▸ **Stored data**
###
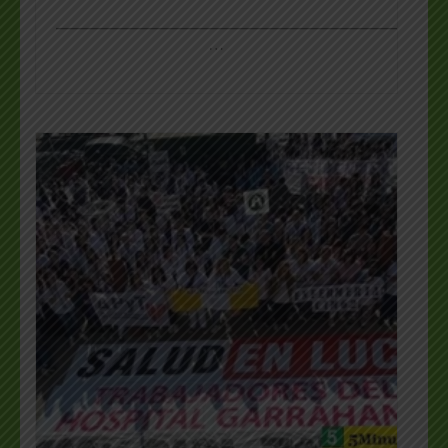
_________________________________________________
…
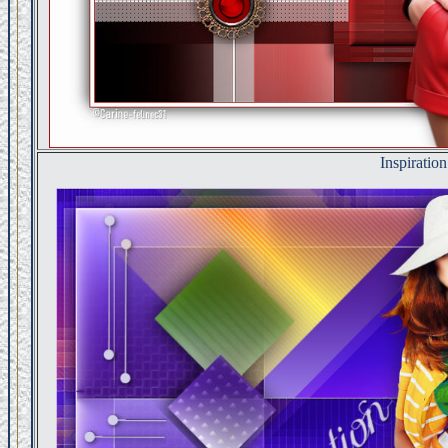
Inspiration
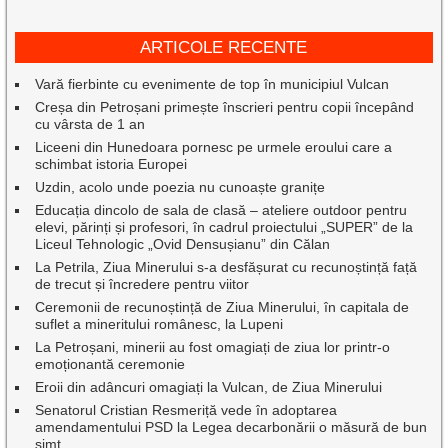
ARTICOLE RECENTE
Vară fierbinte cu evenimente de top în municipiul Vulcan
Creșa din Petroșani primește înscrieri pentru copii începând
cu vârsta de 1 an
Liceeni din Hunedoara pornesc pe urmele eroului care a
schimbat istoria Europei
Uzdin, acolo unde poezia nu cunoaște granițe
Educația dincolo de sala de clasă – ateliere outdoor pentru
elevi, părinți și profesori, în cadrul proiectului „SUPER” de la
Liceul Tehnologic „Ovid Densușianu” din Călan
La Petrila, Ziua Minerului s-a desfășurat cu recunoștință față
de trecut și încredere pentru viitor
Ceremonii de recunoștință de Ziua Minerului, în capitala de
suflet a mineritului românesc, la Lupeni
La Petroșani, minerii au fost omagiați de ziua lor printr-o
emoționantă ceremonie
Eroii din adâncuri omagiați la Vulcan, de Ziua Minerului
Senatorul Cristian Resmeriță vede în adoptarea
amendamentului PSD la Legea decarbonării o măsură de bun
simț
###
Copy every line of the entries above in which "Petroșani" occurs.

Creșa din Petroșani primește înscrieri pentru copii începând
La Petroșani, minerii au fost omagiați de ziua lor printr-o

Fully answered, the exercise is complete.